The current model is being phased out to make way for a revised version, but we thought we’d give it a whirl to see if it’s still a good buy.
For starters, the Vantage is a cruiser. It may look and sound sporty, but it’s definitely not a Porsche 911 Turbo rival in terms of performance. Then again, it looks miles better than the ol’ Turbo.
Die-hard sports car drivers insist cutting the roof off a car butchers its dynamic credibility, but this model suggests they might like to get out more.
The technical dossier alone is a true page-turner: Weighing just 80kg (or an average bloke) more than the standard car, this version shares the coupé’s 380bhp, 4.3-litre V8, putting 100kph within a mere 5.0 seconds and surging on to a top speed of 280kph.
The killer criticism of topless tearaways is that they wallow like warm lettuce when driven casually and — worse still — don’t deliver any true precision when driven hard.

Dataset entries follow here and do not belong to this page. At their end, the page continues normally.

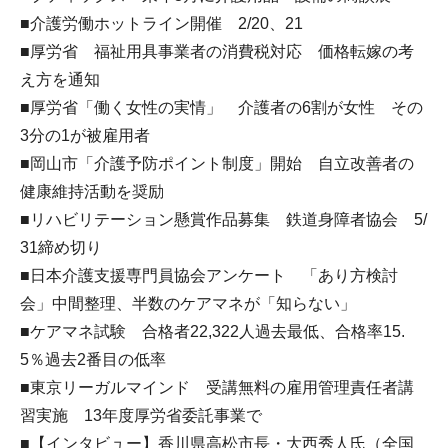
■介護労働ホットライン開催 2/20、21
■厚労省 福祉用具事業者の消費税対応 価格転嫁の考
え方を通知
■厚労省「働く女性の実情」 介護者の6割が女性 その
3分の1が被雇用者
■岡山市「介護予防ポイント制度」開始 自立改善者の
健康維持活動を奨励
■リハビリテーション懸賞作品募集 鉄道身障者協会 5/
31締め切り
■日本介護支援専門員協会アンケート 「あり方検討
会」中間整理、半数のケアマネが「知らない」
■ケアマネ試験 合格者22,322人過去最低、合格率15.
5％過去2番目の低率
■東京リーガルマインド 受講無料の雇用管理責任者講
習実施 13年度厚労省委託事業で
■【インタビュー】香川県高松市長・大西秀人氏（全国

But none of that happens here; indeed, the Vantage Roadster feels remarkably solid and is — despite the nose and rump’s considerable girth — very careful where it puts its toes.
Dynamically speaking, it’s nearly as rigid as the standard car, but has markedly stiffer front and rear springs. Over bumpy roads it can exhibit ‘scuttle shake’ with the rear-view mirror vibrating into a fuzz.
Before you zoom off though, a vast array of sensory delights serve as starters. Few cars are as beautifully proportioned. From every angle, the Vantage is Mayfair-posh with a hint of LA bling thrown in, thanks to the complex string-of-diamonds effect headlights, those huge alloys and the sculpted air intakes. Think confident, rather than brash.
The new bonnet only adds to the opulence — a neat, three-layered feature that cocoons against turbulence even at ultra-high speeds, its highly compact design demands so little stowage space that the boot capacity remains the same as the Coupé’s (ie not huge, but enough for two weekend bags). In 18 seconds, it opens and shuts at speeds up to 50kph, making it perfect for shower-dodging.
Inside, forensic care has been taken to keep the atmosphere rarefied. The instruments and much of the interior trim are textured aluminium, the dials featuring neat Swiss watch needles. However, I’d still prefer less Ford bits in the cabin.
The seats adjust electrically in just about every conceivable direction, as does the steering, though there’s one precursor to a possible shortcoming at this point — the driving position. If you’re much over six foot, the very low- raked windscreen may stop south of your cranium, while, if you’re far shorter, you may discover that the fairly prone position leaves you relying upon the parking sonar in a tight spot. Whatever your size, it’s hard to judge the bodywork’s limits, in stark contrast to the shrink-wrapped ease felt at the wheel of Porsche’s 911.
The main reason for spending all this money, however, must be for the sheer pleasure of driving it. And you won’t be disappointed. There’s skin-prickling excitement to be had once that lazy-sounding V8 stirs from its sub-2,000rpm slumber and angrily begins its post 4,000rpm growl. It’s a primeval sound revealed here in Technicolor glory; a machine gun meets electric drum roll.
Children of all ages, however, will enjoy this car’s sense of occasion, not least the ostentatious ‘engine start’ button in the middle of the dashboard. If you’ve opted for the standard manual set-up it’s plain sailing from here, but the optional Sportshift demands more attention: Drive, reverse and neutral settings are all dashboard button-operated, too, and if you want to control the gears manually, you engage them through the steering-set paddles. The latter work perfectly, but when accelerating in fully automatic mode the transmission can lunge between cogs. The system also burns the clutch a touch when negotiating a tight parking spot.
So having turned the page for a new chapter in its 92-year history, Aston Martin’s latest model suggests yet another classic in the making. The new Vantage crosses the Ts on the maker’s 21st century signature with a characteristic flourish.
It might be a future heirloom, but the appeal is bang up to date.